O cheiro do poderoso sangue do lutador hercúleo não me deixa
raciocinar, eu apenas avanço para ele e enfio a mão no ferimento. É então que o
estouvado e linguarudo Porcius assina sua sentença de morte ao me perguntar em
alto e bom som:
- A Senhora não acha mais fácil tirar o fígado dele com seus
pés de Strix como fez antes?
Percebo que Laurentia e os soldados ficam lívidos de medo,
então agarro os dois escravos pela gola e voo pela janela com moldura de
granito negro para fora dos muros da cidade.
Porcius se debate implorando por sua vida e sua irmã agarra
meu outro braço gritando e chorando desesperada, e não consegue me demover
mesmo que meus fluidos tenham feito com que eles se tornassem mais fortes que o
gigante prostituído e morto há instantes.
O reflexo nos olhos aterrorizados de Porcius mostra minha
verdadeira natureza, a aparência da minha alma macabra, conforme eu assumo a
forma a qual fui amaldiçoada a ter.
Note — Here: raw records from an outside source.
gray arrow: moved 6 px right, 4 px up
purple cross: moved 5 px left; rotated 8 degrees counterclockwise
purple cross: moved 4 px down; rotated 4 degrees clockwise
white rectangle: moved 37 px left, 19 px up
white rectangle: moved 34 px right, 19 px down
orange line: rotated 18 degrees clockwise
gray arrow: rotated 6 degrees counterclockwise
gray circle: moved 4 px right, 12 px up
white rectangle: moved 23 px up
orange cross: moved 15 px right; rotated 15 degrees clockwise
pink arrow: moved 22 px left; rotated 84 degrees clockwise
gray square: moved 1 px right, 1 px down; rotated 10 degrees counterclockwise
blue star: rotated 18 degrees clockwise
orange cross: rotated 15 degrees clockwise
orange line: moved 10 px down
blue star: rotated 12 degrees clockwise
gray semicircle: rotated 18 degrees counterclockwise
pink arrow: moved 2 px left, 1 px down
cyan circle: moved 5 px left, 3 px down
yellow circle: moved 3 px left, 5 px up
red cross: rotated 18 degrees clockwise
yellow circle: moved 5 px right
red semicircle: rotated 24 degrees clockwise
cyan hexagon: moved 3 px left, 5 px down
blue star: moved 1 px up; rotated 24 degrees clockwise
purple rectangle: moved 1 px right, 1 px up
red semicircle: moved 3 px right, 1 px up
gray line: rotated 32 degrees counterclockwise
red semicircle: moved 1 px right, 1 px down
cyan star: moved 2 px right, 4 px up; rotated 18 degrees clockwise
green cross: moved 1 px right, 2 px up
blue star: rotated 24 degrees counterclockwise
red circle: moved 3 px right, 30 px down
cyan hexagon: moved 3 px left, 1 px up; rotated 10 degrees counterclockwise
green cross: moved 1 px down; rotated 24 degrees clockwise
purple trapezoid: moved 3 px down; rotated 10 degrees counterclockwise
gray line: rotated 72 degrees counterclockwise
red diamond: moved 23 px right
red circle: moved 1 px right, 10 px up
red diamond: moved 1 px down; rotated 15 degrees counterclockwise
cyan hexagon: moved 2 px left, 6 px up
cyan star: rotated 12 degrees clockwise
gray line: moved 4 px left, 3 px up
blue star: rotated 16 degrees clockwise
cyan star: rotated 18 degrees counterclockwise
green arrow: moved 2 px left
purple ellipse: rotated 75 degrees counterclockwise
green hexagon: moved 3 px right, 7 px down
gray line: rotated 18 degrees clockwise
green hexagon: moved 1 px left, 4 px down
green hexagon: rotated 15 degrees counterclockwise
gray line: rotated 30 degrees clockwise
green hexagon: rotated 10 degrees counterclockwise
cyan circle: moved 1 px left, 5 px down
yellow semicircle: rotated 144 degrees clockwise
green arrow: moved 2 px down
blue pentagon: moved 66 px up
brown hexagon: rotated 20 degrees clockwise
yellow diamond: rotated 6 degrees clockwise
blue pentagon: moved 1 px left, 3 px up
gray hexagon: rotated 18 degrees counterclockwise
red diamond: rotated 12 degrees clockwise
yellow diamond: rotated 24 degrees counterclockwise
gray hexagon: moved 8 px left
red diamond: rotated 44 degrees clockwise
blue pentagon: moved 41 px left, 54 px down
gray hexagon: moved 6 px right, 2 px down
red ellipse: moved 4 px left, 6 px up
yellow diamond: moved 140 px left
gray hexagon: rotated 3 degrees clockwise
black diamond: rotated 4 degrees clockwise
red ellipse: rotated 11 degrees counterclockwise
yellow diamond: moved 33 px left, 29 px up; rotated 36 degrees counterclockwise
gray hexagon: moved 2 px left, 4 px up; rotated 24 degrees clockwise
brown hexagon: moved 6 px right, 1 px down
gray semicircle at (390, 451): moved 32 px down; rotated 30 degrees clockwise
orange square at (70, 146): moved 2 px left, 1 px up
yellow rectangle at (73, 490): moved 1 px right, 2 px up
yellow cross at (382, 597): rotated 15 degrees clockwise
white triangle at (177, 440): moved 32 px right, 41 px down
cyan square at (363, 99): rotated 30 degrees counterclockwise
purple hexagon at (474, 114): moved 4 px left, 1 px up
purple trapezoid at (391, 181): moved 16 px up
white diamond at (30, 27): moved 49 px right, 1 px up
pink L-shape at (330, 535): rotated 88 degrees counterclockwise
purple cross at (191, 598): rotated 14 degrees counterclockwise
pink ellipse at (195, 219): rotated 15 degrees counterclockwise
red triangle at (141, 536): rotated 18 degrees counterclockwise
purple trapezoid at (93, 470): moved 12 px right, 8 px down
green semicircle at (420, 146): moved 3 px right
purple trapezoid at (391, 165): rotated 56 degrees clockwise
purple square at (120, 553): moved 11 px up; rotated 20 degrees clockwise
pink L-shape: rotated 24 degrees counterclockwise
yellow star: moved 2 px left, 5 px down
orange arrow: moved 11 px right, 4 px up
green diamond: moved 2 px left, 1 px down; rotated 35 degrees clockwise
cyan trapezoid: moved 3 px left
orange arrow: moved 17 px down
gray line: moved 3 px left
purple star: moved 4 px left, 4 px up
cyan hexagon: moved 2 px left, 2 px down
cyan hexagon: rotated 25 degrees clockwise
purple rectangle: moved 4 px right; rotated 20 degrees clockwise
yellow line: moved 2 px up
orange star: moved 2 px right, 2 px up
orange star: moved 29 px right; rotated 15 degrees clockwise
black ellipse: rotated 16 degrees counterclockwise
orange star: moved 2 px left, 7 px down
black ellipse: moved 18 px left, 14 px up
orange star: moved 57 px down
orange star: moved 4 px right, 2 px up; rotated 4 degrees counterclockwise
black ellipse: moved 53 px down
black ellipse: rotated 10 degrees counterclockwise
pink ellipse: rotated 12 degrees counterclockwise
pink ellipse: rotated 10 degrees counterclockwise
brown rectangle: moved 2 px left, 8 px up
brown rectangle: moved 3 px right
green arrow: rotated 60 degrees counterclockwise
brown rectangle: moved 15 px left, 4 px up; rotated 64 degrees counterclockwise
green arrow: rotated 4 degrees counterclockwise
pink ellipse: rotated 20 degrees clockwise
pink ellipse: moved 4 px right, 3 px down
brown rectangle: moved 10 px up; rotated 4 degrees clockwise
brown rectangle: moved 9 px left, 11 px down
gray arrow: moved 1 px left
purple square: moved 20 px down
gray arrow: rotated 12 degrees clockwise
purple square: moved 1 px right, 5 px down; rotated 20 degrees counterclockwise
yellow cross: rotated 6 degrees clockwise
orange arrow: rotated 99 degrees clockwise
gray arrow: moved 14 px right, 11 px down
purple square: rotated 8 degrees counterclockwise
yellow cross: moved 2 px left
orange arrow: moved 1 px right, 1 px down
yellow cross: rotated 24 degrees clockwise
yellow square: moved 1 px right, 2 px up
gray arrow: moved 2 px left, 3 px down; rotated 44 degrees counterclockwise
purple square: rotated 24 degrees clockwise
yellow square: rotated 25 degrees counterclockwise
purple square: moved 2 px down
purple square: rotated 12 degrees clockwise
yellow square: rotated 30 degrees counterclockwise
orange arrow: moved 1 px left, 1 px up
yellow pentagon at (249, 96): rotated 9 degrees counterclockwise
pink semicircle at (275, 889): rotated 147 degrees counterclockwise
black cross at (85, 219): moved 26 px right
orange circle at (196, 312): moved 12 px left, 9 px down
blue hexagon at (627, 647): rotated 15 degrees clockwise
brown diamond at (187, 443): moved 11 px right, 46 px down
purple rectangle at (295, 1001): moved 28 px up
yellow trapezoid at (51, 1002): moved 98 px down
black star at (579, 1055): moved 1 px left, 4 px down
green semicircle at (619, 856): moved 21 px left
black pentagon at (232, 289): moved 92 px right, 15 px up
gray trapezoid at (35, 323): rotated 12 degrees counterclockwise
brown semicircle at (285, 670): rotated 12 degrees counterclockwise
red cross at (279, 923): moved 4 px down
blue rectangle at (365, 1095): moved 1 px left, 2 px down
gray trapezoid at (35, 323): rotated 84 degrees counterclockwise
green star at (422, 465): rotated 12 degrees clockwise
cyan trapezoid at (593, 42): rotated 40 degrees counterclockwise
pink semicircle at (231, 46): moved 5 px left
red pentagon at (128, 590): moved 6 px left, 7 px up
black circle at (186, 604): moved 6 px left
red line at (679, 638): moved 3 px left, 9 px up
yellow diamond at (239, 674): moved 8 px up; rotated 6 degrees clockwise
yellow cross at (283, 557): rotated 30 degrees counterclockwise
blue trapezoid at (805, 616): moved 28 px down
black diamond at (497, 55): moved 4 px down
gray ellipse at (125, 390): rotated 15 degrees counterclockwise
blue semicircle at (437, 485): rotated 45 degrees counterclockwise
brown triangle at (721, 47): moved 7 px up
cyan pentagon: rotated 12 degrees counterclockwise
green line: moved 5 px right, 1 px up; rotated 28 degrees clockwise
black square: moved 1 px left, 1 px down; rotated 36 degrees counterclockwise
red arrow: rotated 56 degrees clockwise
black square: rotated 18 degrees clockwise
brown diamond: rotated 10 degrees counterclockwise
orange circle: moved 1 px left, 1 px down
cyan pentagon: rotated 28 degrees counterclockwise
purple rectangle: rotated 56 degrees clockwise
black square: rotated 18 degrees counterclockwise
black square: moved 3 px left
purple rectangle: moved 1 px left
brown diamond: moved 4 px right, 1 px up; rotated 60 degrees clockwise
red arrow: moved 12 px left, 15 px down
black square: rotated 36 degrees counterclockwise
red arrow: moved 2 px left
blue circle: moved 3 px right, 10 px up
Vejo surgirem ali dois enorrmes olhos cor
de âmbar, um corpo imenso de coruja marrom, asas negras de morcego, quatro
patas de rapina com potentes garras afiadas e brilhantes que agora esmagam os
escravos contra o chão, e um longo bico sorvedor.
Cravo meu bico letal
no fundo do coração de Porcius, que morre imediatamente, e eu deliro com o
cheiro e o sabor de deu sangue delicioso, sugado através do bico, ressaltado em
seu aroma pelos sentidos aguçados de minha forma animalesca. No meio do êxtase
do canibalismo da carne do mancebo inocente, deixo Rufina escapar sem perceber.
Ela se agarra a minha asa e bate em minha cabeça com uma pedra, mas sequer
consegue me arranhar.
Decido, pela ousadia de agredir sua possuidora, que não
permitirei que ela tenha uma morte rápida como a do irmão. Com um movimento
violento da minha asa direita ela é lançada contra uma árvore, eu voo sobre
ela, agarro cada um de seus membros com uma de minhas patas e arranco
lentamente seus braços e pernas, enquanto ela urra e se debate, seu sangue
perfumado espirra aos cântaros sobre minhas penas, o que me excita ainda mais,
e eu aproveito seu resto de consciência para mutilar seu rosto e seus seios
intocados e revolver suas vísceras, para lhe dar o último merecido castigo.
Devoro os fígados desnutridos dos dois jovens defuntos e
finalmente o abismo famélico em minhas entranhas amaldiçoadas é saciado. Vem-me
o torpor aliviante e libertador do meu espírito maldito, e eu me escondo no
fundo de um grande ôco de uma árvore podre até a próxima lua nova, quando a
fome voltará a me atormentar com dor lancinante, me forçando a destruir mais um
quinhão dessas criaturas tão degeneradas quanto o meu âmago.